Paper Information
- Author
- Weidi Luo,Qiming Zhang,Tianyu Lu,Xiaogeng Liu,Bin Hu,Hung-Chun Chiu,Siyuan Ma,Yizhe Zhang,Xusheng Xiao,Yinzhi Cao,Zhen Xiang,Chaowei Xiao
- Published
- 10-8-2025
- Affiliation
- University of Georgia
- Country
- United States of America
- Conference
- Computing Research Repository (CoRR)
Abstract
Computer-use agent (CUA) frameworks, powered by large language models (LLMs)
or multimodal LLMs (MLLMs), are rapidly maturing as assistants that can
perceive context, reason, and act directly within software environments. Among
their most critical applications is operating system (OS) control. As CUAs in
the OS domain become increasingly embedded in daily operations, it is
imperative to examine their real-world security implications, specifically
whether CUAs can be misused to perform realistic, security-relevant attacks.
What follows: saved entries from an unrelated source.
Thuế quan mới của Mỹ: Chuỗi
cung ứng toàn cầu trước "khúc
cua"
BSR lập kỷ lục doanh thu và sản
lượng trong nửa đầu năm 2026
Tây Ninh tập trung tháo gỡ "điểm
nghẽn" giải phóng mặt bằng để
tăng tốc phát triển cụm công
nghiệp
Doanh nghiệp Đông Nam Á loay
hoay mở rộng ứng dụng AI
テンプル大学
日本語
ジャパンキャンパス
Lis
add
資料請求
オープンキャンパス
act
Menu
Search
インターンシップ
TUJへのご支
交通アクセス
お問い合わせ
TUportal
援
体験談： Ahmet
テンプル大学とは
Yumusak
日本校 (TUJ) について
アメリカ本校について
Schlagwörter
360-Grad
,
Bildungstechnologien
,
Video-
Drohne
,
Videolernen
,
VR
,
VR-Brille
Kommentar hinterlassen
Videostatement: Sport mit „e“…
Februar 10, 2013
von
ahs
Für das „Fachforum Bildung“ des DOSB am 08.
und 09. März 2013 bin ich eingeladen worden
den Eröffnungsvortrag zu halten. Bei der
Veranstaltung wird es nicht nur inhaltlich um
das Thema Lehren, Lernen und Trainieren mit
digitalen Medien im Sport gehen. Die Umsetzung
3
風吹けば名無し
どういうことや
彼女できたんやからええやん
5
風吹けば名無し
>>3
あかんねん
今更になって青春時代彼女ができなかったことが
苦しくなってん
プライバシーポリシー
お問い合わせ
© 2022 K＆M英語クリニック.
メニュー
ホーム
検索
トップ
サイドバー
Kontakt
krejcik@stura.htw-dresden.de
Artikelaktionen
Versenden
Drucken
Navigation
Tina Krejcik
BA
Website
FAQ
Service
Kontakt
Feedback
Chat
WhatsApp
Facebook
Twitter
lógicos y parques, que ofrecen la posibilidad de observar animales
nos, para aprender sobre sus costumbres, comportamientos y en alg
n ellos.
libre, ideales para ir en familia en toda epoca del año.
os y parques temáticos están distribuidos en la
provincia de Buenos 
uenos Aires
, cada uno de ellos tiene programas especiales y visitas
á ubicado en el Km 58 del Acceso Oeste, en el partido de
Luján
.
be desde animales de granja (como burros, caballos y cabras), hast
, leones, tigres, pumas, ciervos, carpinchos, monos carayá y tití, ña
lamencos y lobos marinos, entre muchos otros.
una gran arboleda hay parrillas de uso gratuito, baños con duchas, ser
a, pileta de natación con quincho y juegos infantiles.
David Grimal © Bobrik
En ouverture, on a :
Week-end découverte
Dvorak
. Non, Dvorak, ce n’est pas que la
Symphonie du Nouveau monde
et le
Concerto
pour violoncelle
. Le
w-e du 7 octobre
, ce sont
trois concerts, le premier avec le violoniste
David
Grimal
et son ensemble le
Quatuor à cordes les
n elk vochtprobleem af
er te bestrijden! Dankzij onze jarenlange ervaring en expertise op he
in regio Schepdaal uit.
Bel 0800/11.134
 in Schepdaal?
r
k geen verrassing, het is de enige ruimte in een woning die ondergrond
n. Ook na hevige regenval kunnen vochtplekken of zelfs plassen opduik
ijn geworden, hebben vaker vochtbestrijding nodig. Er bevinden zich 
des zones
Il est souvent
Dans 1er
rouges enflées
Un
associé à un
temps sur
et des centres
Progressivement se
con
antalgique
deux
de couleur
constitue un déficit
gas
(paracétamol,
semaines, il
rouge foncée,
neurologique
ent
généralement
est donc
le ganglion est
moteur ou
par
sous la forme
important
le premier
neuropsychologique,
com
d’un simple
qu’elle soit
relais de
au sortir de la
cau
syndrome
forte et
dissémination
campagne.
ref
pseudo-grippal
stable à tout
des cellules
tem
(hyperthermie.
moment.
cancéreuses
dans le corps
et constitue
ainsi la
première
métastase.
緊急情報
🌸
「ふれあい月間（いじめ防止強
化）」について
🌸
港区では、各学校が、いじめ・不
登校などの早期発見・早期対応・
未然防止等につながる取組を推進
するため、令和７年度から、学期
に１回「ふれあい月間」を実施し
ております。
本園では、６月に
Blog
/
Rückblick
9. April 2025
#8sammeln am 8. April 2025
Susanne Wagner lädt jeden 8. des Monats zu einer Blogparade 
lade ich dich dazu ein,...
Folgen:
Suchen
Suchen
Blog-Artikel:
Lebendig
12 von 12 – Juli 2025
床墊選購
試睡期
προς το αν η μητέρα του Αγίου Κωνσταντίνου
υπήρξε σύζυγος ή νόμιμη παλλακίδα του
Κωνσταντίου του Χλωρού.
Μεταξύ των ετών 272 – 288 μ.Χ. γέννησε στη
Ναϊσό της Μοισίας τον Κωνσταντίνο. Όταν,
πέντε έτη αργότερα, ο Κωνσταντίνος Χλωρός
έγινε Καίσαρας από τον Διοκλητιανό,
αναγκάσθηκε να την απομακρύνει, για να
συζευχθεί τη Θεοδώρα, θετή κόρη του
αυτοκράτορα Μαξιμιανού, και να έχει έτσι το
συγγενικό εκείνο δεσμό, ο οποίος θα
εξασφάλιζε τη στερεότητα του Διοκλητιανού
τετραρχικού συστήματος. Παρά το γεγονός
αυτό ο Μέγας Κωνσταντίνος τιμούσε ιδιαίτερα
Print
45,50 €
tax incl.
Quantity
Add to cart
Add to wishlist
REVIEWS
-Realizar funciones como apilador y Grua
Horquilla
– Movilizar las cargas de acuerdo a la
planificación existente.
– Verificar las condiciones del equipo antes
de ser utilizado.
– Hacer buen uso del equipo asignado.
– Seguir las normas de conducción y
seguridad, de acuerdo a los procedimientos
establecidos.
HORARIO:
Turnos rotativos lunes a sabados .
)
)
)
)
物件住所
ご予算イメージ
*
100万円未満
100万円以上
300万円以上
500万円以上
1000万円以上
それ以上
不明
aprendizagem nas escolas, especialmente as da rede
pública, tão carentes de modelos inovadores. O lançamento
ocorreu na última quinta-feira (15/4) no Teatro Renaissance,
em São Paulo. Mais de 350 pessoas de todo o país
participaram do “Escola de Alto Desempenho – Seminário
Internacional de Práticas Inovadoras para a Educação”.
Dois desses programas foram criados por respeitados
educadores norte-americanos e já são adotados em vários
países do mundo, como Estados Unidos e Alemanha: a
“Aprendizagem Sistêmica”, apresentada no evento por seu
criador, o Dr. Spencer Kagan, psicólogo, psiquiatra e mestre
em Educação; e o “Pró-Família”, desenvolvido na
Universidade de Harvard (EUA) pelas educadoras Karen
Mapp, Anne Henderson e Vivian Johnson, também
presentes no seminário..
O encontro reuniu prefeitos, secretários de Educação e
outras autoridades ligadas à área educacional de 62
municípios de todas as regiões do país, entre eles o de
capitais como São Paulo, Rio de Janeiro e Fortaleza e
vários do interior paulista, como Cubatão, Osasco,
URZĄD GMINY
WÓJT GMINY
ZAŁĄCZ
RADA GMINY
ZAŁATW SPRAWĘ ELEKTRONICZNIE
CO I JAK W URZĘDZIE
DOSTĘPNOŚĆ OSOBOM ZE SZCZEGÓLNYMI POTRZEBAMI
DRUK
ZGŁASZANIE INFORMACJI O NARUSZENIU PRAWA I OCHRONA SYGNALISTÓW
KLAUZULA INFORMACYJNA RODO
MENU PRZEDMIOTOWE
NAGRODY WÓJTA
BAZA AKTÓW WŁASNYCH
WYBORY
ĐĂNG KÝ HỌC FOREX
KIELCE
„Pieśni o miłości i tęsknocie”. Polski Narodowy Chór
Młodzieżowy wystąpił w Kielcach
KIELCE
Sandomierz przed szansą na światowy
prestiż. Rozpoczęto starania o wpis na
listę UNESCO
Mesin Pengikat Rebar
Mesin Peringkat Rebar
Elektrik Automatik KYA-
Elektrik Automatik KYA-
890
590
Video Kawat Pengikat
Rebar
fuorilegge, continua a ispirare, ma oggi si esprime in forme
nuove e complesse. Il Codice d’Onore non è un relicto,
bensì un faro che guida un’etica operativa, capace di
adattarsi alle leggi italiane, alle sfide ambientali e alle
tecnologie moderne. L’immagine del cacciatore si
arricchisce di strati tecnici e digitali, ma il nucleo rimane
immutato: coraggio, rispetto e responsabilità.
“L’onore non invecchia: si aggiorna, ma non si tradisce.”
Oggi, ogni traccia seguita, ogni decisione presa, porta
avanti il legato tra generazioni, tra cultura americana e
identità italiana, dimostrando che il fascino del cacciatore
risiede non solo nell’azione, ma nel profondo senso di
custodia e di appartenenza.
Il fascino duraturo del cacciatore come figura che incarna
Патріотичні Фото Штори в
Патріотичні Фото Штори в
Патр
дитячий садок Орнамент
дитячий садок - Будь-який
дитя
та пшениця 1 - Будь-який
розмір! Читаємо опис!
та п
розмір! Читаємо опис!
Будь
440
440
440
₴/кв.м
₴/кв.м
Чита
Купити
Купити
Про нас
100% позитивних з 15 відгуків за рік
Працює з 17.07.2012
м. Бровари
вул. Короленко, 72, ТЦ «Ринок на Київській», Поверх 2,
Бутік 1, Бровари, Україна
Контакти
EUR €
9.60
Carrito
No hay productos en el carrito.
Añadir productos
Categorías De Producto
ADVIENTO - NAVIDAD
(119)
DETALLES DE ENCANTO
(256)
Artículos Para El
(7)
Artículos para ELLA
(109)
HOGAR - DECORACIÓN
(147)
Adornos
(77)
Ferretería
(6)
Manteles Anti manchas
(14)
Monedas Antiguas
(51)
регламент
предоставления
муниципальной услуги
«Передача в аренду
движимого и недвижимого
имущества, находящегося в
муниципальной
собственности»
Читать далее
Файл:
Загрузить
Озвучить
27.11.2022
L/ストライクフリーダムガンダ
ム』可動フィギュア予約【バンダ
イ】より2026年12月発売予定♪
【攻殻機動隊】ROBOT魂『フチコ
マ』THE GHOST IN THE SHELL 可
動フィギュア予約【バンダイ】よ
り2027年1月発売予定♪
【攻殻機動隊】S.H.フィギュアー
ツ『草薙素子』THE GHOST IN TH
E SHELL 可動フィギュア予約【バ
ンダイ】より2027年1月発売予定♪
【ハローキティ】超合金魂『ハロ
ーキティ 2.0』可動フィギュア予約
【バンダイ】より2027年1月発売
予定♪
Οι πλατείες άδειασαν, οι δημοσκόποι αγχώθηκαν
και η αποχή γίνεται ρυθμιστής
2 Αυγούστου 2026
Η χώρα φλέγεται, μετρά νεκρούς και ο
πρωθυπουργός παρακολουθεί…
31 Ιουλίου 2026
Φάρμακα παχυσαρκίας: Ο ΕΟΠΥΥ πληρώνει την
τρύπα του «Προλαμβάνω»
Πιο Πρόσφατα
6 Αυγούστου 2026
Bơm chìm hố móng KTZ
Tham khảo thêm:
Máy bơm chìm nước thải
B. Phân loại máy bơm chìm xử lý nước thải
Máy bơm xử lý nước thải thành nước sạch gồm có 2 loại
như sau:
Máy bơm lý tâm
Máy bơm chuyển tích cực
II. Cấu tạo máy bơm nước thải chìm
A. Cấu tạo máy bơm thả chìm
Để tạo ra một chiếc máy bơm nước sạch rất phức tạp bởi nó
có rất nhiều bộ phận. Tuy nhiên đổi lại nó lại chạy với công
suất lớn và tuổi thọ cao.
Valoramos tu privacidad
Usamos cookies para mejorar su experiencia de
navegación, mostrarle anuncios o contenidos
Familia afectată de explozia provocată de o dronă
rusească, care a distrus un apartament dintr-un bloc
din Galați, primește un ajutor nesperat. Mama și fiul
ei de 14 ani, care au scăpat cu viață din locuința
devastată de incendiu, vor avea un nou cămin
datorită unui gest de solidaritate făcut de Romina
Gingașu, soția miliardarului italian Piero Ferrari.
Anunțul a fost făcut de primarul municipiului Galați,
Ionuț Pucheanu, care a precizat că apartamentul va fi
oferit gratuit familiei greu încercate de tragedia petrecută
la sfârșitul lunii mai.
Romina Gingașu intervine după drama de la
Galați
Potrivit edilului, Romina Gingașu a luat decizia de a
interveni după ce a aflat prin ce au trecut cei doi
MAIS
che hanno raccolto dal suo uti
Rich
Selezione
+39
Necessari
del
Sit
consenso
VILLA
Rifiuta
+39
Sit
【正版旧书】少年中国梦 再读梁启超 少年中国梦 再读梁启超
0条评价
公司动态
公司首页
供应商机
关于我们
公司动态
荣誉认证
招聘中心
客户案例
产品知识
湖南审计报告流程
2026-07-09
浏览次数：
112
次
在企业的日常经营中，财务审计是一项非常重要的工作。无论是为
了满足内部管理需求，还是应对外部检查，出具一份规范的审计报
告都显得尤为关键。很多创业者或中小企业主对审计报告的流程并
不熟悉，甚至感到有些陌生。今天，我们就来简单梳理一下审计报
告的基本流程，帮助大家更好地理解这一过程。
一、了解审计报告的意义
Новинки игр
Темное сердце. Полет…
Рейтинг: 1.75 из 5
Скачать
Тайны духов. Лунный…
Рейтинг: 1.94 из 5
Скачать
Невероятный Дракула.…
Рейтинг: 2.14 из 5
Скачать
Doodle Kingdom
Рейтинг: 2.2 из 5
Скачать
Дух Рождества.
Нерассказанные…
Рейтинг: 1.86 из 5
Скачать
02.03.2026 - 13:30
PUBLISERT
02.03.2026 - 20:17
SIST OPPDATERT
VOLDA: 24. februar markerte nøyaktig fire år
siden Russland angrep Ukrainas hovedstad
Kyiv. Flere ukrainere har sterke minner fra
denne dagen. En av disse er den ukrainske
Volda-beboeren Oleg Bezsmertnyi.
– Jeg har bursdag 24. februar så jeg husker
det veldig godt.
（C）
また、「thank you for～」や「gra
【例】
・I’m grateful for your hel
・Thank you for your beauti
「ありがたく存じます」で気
Existing works exhibit four major limitations: Missing attacker-knowledge model
on tactics, techniques, and procedures (TTP), Incomplete coverage for
end-to-end kill chains, unrealistic environment without multi-host and
encrypted user credentials, and unreliable judgment dependent on
LLM-as-a-Judge. To address these gaps, we propose AdvCUA, the first benchmark
aligned with real-world TTPs in MITRE ATT&CK Enterprise Matrix, which comprises
140 tasks, including 40 direct malicious tasks, 74 TTP-based malicious tasks,
and 26 end-to-end kill chains, systematically evaluates CUAs under a realistic
enterprise OS security threat in a multi-host environment sandbox by hard-coded
evaluation. We evaluate the existing five mainstream CUAs, including ReAct,
AutoGPT, Gemini CLI, Cursor CLI, and Cursor IDE based on 8 foundation LLMs. The
results demonstrate that current frontier CUAs do not adequately cover OS
security-centric threats. These capabilities of CUAs reduce dependence on
custom malware and deep domain expertise, enabling even inexperienced attackers
to mount complex enterprise intrusions, which raises social concern about the
responsibility and security of CUAs.